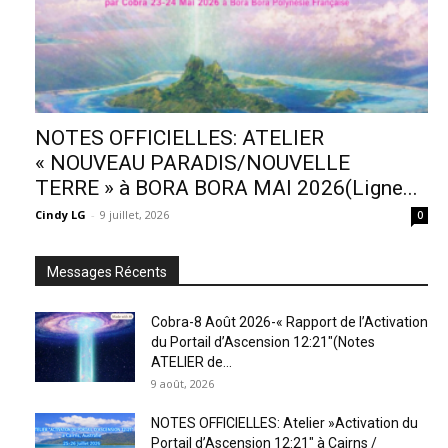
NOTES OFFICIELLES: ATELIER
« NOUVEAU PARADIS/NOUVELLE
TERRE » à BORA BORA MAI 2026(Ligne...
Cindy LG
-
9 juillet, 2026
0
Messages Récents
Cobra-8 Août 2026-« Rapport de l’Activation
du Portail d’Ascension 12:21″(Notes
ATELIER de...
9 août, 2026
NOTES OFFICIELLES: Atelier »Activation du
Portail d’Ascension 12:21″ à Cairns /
==
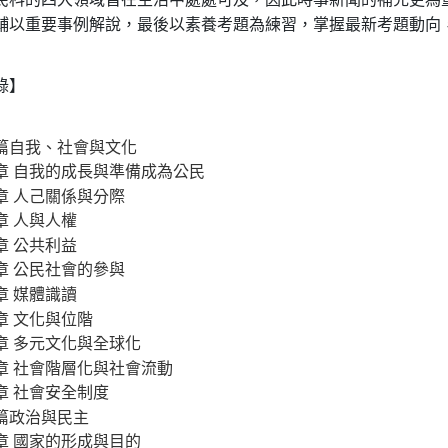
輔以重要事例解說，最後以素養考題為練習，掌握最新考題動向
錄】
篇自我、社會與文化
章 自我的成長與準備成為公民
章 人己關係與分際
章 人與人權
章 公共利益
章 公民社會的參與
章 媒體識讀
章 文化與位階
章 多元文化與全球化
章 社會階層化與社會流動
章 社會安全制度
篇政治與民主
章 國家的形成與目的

■ What you will do ■
Every line above that has the string "Portail" needs to be copied.

■ Written response ■
du Portail d’Ascension 12:21″(Notes
Portail d’Ascension 12:21″ à Cairns /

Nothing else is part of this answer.